We entered the new-to-us state of South Dakota on June 19, eager to see more of the Dakotas after a fantastic stay in the northernmost state in the Midwest. We’ve got a week in Hermosa, then 3 full days in Sturgis, to see Custer State Park, Crazy Horse, the town of Custer, Deadwood, Badlands National Park, Needles Highway, and Six Grandfathers, now known as Mount Rushmore.
To break up the long trip from Medora to Hermosa, we had an overnight stop at Harvest Host location, Belle Valley Ancient Grains in Newell, SD, which felt incredibly rural but was just minutes off the highway heading south.

We learned about the ancient grains owner Brian is farming, and came away with whole Spelt and White Sonora Wheat that we’ll make into grain bowls and hot cereal.


Then it was on to Hermosa, with a butt-clenching 11 miles through construction cones on a highway with a speed limit of 75mph.

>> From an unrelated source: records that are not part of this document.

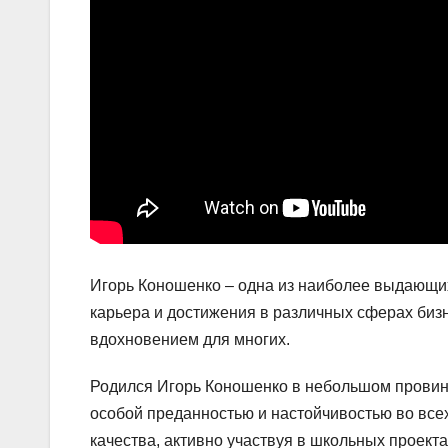
Игорь Коношенко – одна из наиболее выдающих
карьера и достижения в различных сферах биз
вдохновением для многих.
Родился Игорь Коношенко в небольшом провинц
особой преданностью и настойчивостью во все
качества, активно участвуя в школьных проект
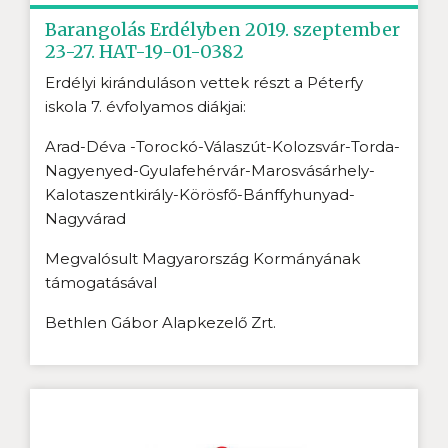
Barangolás Erdélyben 2019. szeptember
23-27. HAT-19-01-0382
Erdélyi kiránduláson vettek részt a Péterfy
iskola 7. évfolyamos diákjai:
Arad-Déva -Torockó-Válaszút-Kolozsvár-Torda-
Nagyenyed-Gyulafehérvár-Marosvásárhely-
Kalotaszentkirály-Körösfő-Bánffyhunyad-
Nagyvárad
Megvalósult Magyarország Kormányának
támogatásával
Bethlen Gábor Alapkezelő Zrt.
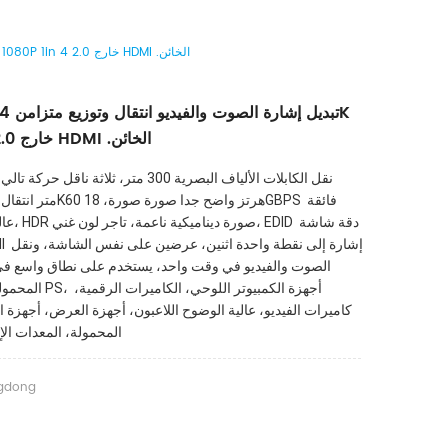
DTECH . HD .تبديل إشارة الصوت والفيديو انتقال وتوزيع متزامن 4K 1080P 1in 4 خارج 2.0 HDMI .الخائن
1080P 1in 4 خارج 2.0 HDMI .الخائن
عالية النط
المحمولة، وأجهزة الأل
المحمولة، المعدات الإ
gdong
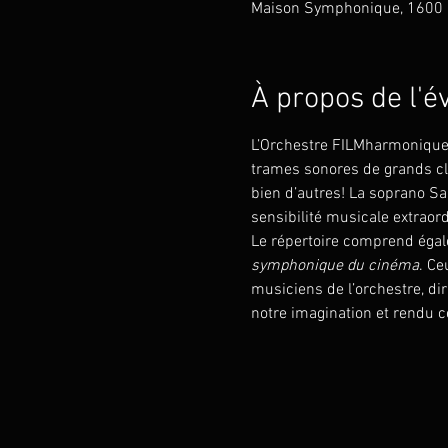
Maison Symphonique, 1600 R
À propos de l'
L’Orchestre FILMharmonique r
trames sonores de grands cl
bien d’autres! La soprano S
sensibilité musicale extraord
Le répertoire comprend égal
symphonique du cinéma
. Ce
musiciens de l’orchestre, dir
notre imagination et rendu 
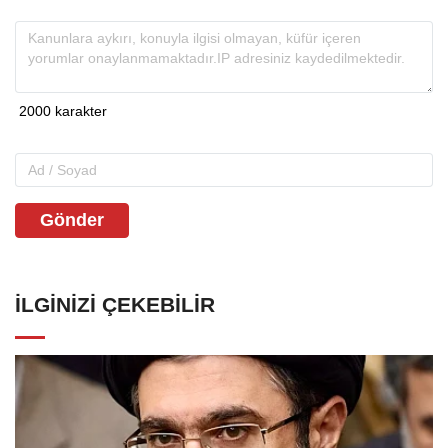
Gönder
İLGINIZI ÇEKEBILIR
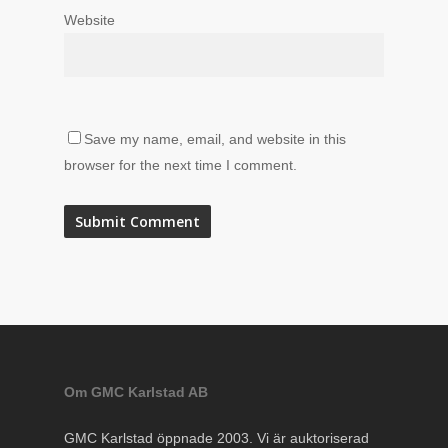
Website
Save my name, email, and website in this
browser for the next time I comment.
Om GMC Karlstad AB
GMC Karlstad öppnade 2003. Vi är auktoriserad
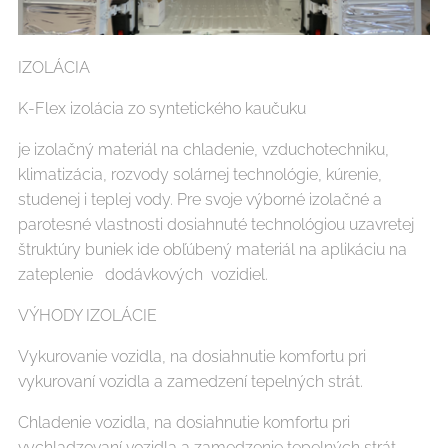
IZOLÁCIA
K-Flex izolácia zo syntetického kaučuku
je izolačný materiál na chladenie, vzduchotechniku,
klimatizácia, rozvody solárnej technológie, kúrenie,
studenej i teplej vody. Pre svoje výborné izolačné a
parotesné vlastnosti dosiahnuté technológiou uzavretej
štruktúry buniek ide obľúbený materiál na aplikáciu na
zateplenie dodávkových vozidiel.
VÝHODY IZOLÁCIE
Vykurovanie vozidla, na dosiahnutie komfortu pri
vykurovaní vozidla a zamedzení tepelných strát.
Chladenie vozidla, na dosiahnutie komfortu pri
vychladzovaní vozidla a zamedzenie tepelných strát.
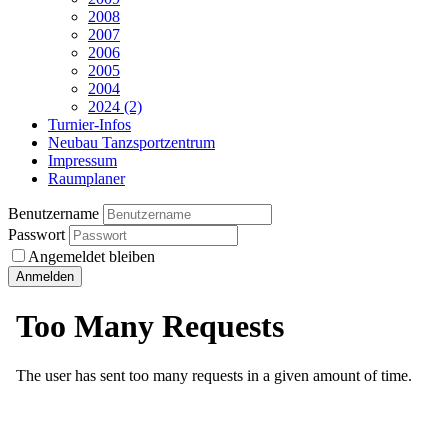
2008
2007
2006
2005
2004
2024 (2)
Turnier-Infos
Neubau Tanzsportzentrum
Impressum
Raumplaner
Benutzername
Passwort
Angemeldet bleiben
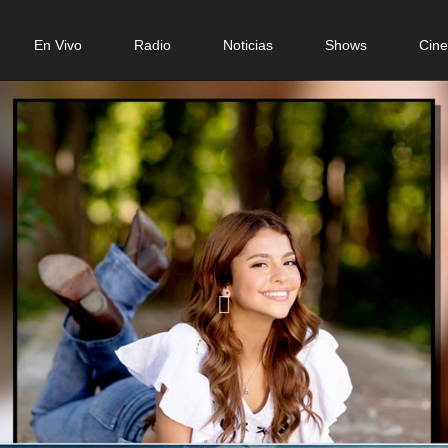
n
En Vivo
Radio
Noticias
Shows
Cin
gation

You can imagine the number of cars that passed us after the construction zone ended. We’ve decided their honking and single-finger salutes are congratulatory celebrations of how well we navigated a tight lane with harrowing twists and turns, and we felt very special indeed.
But enough of that, and on to the touring. We settled in at Heartland RV Park, enjoyed a pizza and live music at the campground’s event center, and had a relatively quiet night (rain is loud when you’re in a metal can), then made our way to Badlands National Park the next morning.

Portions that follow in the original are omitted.